◆ Records for processing
------------------------

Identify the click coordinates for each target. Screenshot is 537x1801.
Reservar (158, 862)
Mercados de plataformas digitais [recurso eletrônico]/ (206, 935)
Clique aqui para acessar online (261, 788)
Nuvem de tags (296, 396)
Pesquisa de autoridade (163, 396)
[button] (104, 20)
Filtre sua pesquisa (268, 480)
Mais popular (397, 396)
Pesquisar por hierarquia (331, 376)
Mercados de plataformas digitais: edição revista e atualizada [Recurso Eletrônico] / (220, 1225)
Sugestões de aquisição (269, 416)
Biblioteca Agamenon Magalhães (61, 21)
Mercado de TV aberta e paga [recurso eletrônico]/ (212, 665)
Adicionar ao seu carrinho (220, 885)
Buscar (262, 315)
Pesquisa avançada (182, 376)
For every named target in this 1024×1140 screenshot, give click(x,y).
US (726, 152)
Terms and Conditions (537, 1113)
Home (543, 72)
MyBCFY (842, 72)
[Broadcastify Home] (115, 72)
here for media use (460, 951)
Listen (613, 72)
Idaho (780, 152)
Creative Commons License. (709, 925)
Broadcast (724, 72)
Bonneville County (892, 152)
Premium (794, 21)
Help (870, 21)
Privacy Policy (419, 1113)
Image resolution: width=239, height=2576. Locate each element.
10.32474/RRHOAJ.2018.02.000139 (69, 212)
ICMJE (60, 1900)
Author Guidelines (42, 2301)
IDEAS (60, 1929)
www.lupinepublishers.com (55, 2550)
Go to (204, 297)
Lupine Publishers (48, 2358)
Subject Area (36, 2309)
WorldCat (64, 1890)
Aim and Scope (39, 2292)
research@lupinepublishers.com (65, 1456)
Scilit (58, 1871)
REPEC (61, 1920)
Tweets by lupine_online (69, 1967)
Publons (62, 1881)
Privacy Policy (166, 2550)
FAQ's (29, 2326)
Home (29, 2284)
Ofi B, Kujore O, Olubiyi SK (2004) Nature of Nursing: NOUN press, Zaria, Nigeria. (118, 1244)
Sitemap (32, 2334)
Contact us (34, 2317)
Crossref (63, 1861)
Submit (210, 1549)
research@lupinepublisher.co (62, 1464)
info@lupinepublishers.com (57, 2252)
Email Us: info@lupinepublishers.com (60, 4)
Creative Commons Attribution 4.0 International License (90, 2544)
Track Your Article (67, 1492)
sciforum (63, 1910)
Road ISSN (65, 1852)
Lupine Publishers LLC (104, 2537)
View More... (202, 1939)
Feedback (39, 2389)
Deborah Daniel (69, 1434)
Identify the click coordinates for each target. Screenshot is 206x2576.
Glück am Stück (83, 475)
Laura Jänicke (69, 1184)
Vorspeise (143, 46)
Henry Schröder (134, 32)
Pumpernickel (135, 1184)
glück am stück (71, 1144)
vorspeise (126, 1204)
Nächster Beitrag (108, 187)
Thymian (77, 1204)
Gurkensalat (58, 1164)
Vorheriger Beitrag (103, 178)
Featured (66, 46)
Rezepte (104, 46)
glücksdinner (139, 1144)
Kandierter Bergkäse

------------------------

◆ Activity
Write down again, exactly as given, only the lines above that fall from the line with "here for media use (460, 951)" to the line with "Sitemap (32, 2334)", inclusive.

◆ Problem solution
here for media use (460, 951)
Listen (613, 72)
Idaho (780, 152)
Creative Commons License. (709, 925)
Broadcast (724, 72)
Bonneville County (892, 152)
Premium (794, 21)
Help (870, 21)
Privacy Policy (419, 1113)
Image resolution: width=239, height=2576. Locate each element.
10.32474/RRHOAJ.2018.02.000139 (69, 212)
ICMJE (60, 1900)
Author Guidelines (42, 2301)
IDEAS (60, 1929)
www.lupinepublishers.com (55, 2550)
Go to (204, 297)
Lupine Publishers (48, 2358)
Subject Area (36, 2309)
WorldCat (64, 1890)
Aim and Scope (39, 2292)
research@lupinepublishers.com (65, 1456)
Scilit (58, 1871)
REPEC (61, 1920)
Tweets by lupine_online (69, 1967)
Publons (62, 1881)
Privacy Policy (166, 2550)
FAQ's (29, 2326)
Home (29, 2284)
Ofi B, Kujore O, Olubiyi SK (2004) Nature of Nursing: NOUN press, Zaria, Nigeria. (118, 1244)
Sitemap (32, 2334)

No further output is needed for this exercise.